John Pule, a poet and figurative painter, migrated to New Zealand from Niue (the world’s smallest independent state) when he was child. Pule’s paintings tell the modern history of Niue in an abstract, pared-down manner based on traditional Polynesian painting styles, characterized by a segmented picture plane and smudged lines used to decorate Niuean tapa (hiapo), a cloth made from the bark of breadfruit or mulberry trees. Pule was baptized a Mormon, and missions and churches are a recurring image in his paintings. One of his most important paintings, Take These With You When You Leave (1998) (fig. 4), includes images of churches along with representations of airplanes, weapons, tools, ships, cars, and farms. The depiction of symbols of contemporary life in a traditional form of representation suggests dissatisfaction with the history of settlement on Niue and its impact on traditional life.

Such strident criticism of changes in his homeland continues in the paintings included in this exhibition. For example, all three works in a series created over the past year, I had a Mind as Invisible as Light (2002) (cat. 30), Tofua (2002) (cat. 29), and Amanakiega (2003) (cat. 28), use churches as the setting for scenes of violence. In these works, we see miniature silhouetted figures drawn in black ink gathered around a crucifixion, or wounded figures being carried into ambulances or helicopters. The activity takes place on shapes that resemble blood-red islands, which could be interpreted as clouds. Is this real, or something conjured by the artist’s imagination? We have to assume it is real, given the title of one of these works, Tofua, that makes reference to the name of the boat on which the artist and his family migrated to New Zealand.

Although her father is Samoan, Niki Hastings-McFall was born in New Zealand and grew up there. As an adult, in Auckland, she recalls seeing lei made from plastic bags and egg shell cartons at local street fairs. This became an important influence on her work, which frequently employs lei made from all kinds of popular, everyday materials.

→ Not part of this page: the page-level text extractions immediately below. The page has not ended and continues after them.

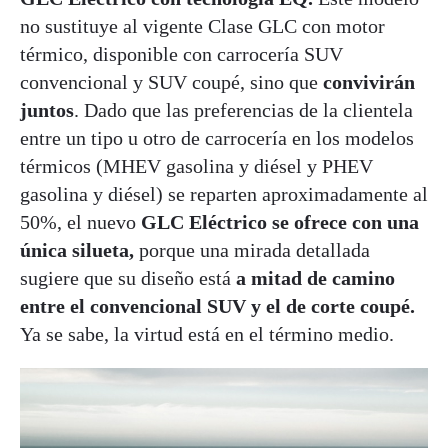
no sustituye al vigente Clase GLC con motor
térmico, disponible con carrocería SUV
convencional y SUV coupé, sino que
convivirán
juntos
. Dado que las preferencias de la clientela
entre un tipo u otro de carrocería en los modelos
térmicos (MHEV gasolina y diésel y PHEV
gasolina y diésel) se reparten aproximadamente al
50%, el nuevo
GLC Eléctrico se ofrece con una
única silueta,
porque una mirada detallada
sugiere que su diseño está
a mitad de camino
entre el convencional SUV y el de corte coupé.
Ya se sabe, la virtud está en el término medio.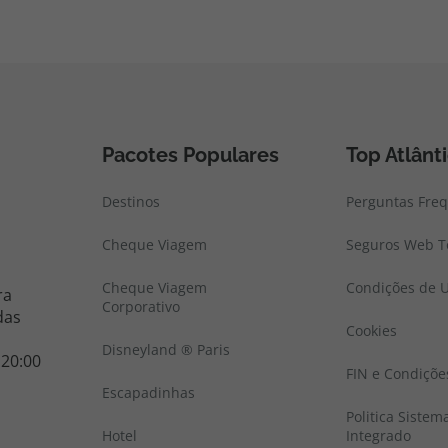
Pacotes Populares
Top Atlânt
Destinos
Perguntas Fre
Cheque Viagem
Seguros Web To
Cheque Viagem
Condições de U
ra
Corporativo
das
Cookies
Disneyland ® Paris
 20:00
FIN e Condiçõe
Escapadinhas
Politica Sistem
Hotel
Integrado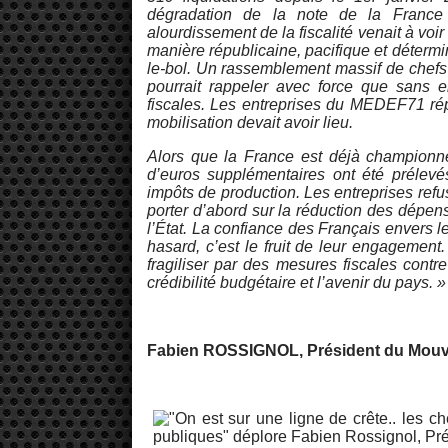
dégradation de la note de la France
alourdissement de la fiscalité venait à vo
manière républicaine, pacifique et déterm
le-bol. Un rassemblement massif de chefs d
pourrait rappeler avec force que sans ent
fiscales. Les entreprises du MEDEF71 rép
mobilisation devait avoir lieu.
Alors que la France est déjà championne
d’euros supplémentaires ont été prélev
impôts de production. Les entreprises refuse
porter d’abord sur la réduction des dépens
l’État. La confiance des Français envers le
hasard, c’est le fruit de leur engagement.
fragiliser par des mesures fiscales contr
crédibilité budgétaire et l’avenir du pays. »
Fabien ROSSIGNOL, Président du Mouve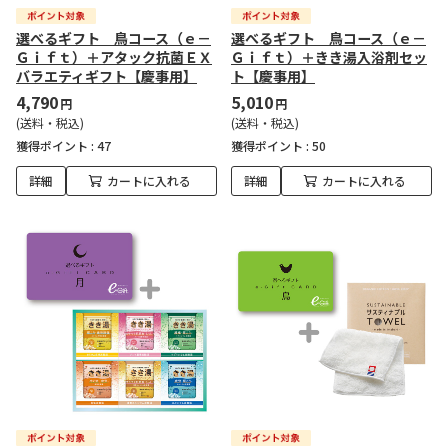
選べるギフト 鳥コース（ｅ－
選べるギフト 鳥コース（ｅ－
Ｇｉｆｔ）＋アタック抗菌ＥＸ
Ｇｉｆｔ）＋きき湯入浴剤セッ
バラエティギフト【慶事用】
ト【慶事用】
4,790
5,010
円
円
(送料・税込)
(送料・税込)
獲得ポイント :
47
獲得ポイント :
50
詳細
カートに入れる
詳細
カートに入れる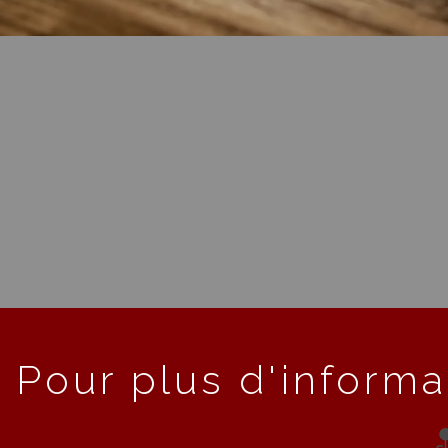
Pour plus d'informa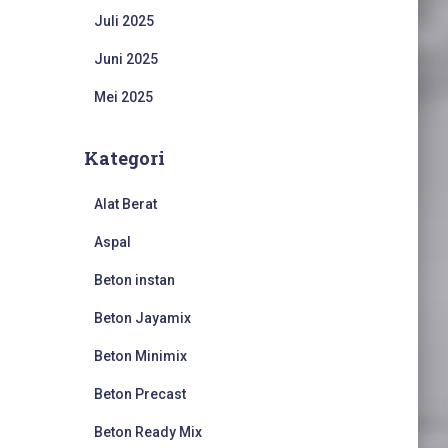
Juli 2025
Juni 2025
Mei 2025
Kategori
Alat Berat
Aspal
Beton instan
Beton Jayamix
Beton Minimix
Beton Precast
Beton Ready Mix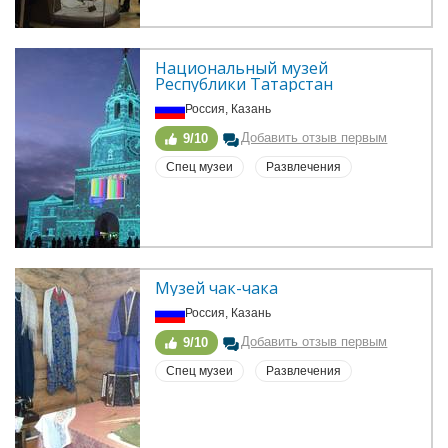
Национальный музей 
Республики Татарстан
Россия, Казань
Добавить отзыв первым
9/10
Спец музеи
Развлечения
Музей чак-чака
Россия, Казань
Добавить отзыв первым
9/10
Спец музеи
Развлечения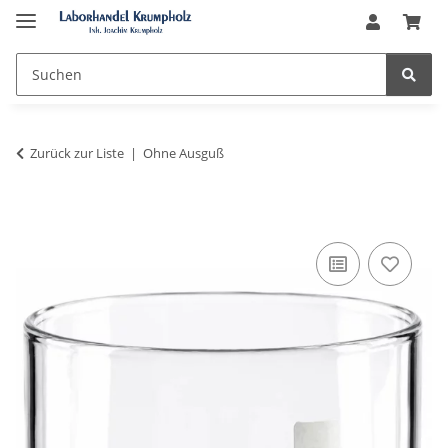
Zurück zur Liste
Ohne Ausguß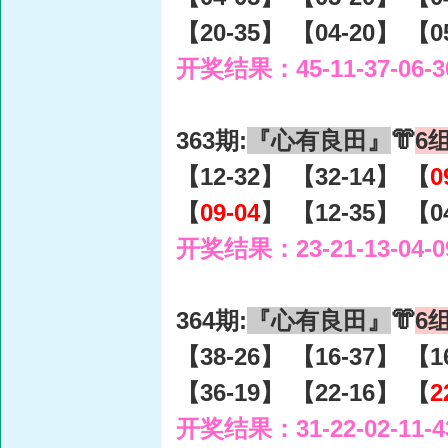
【20-35】 【04-20】 【0
开奖结果：45-11-37-06-3
363期:
『心有良田』
👘
6
【12-32】 【32-14】 【
0
【
09-04
】 【12-35】 【0
开奖结果：23-21-13-04-0
364期:
『心有良田』
👘
6
【38-26】 【16-37】 【1
【36-19】 【22-16】 【
2
开奖结果：31-22-02-11-4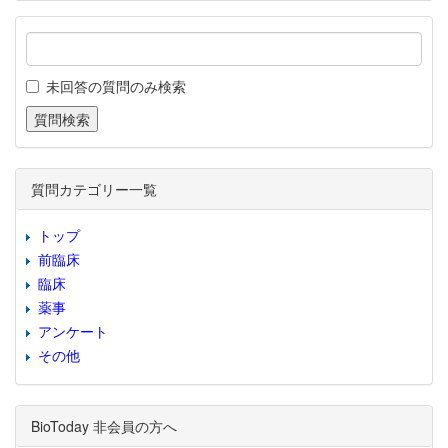
未回答の質問のみ検索
質問カテゴリー一覧
トップ
前臨床
臨床
薬事
アンケート
その他
BioToday 非会員の方へ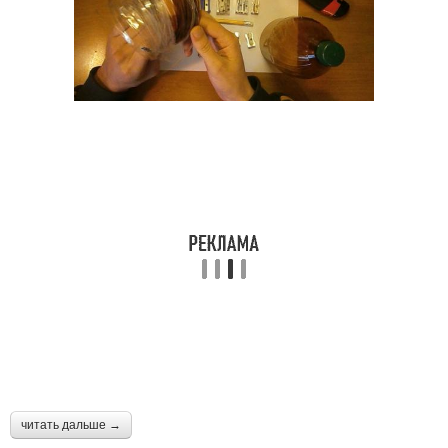
Ленты из пластиковых
Бутылки на ленты
бутылок
Нитки из пластиковых
Бутылки для создания
бутылок
Нить из пластиковой
Термоусадочная
бутылки
веревка
Трубки из пластиковых
Пластиковая трубка
читать дальше →
бутылок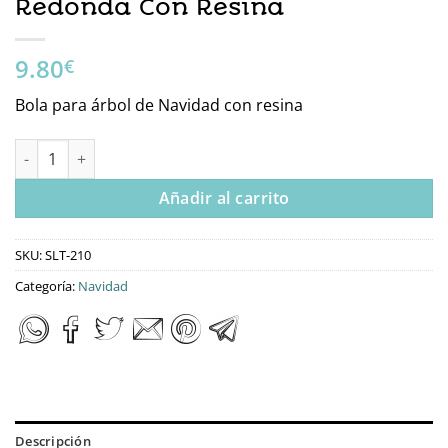
Redonda Con Resina
9.80
€
Bola para árbol de Navidad con resina
SLT-210 Bola De Navidad Redonda Con Resina cantidad
Añadir al carrito
SKU:
SLT-210
Categoría:
Navidad
Descripción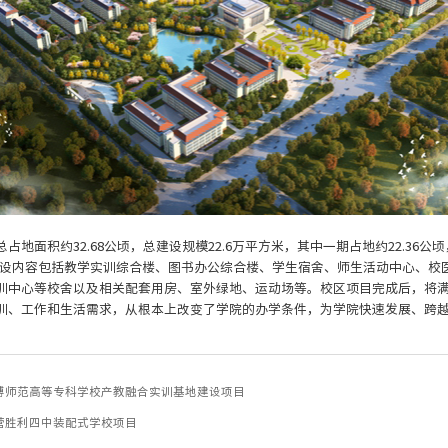
占地面积约32.68公顷，总建设规模22.6万平方米，其中一期占地约22.36公顷，
建设内容包括教学实训综合楼、图书办公综合楼、学生宿舍、师生活动中心、校
训中心等校舍以及相关配套用房、室外绿地、运动场等。校区项目完成后，将满足
训、工作和生活需求，从根本上改变了学院的办学条件，为学院快速发展、跨
博师范高等专科学校产教融合实训基地建设项目
营胜利四中装配式学校项目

Nuclear Rosary Series—Black Rain III (2003) (cat. 8) comprises an enlarged string of rosary beads made from plastic disks cut into the shape of flowers and held together by sterling silver rings. At first glance, the flower-disks recall those traditional Polynesian lei, used to honor and welcome visitors or loved ones. But this is deceptive, for underlying the work is a serious political message. The flower-disks glow in the dark, a reference perhaps to the effects of contamination from nuclear testing in the Pacific that was carried out by the American and French governments as late as the mid-1990s. With this work, Hastings-McFall equates the life threatening effects of radioactive contamination with the introduction of Christianity in the Pacific.

Hastings-McFall also used lei in Too Much Sushi VI, VII and VIII (2003) (cat. 10, 11). For this work, she hand-threaded lei from hundreds of small plastic fish sachets used for soy sauce in Japanese restaurants in New Zealand. Here the artist identifies with her Polynesian ancestry (the lei) while at the same time acknowledging her upbringing and residency in Auckland, New Zealand’s most international and cosmopolitan city.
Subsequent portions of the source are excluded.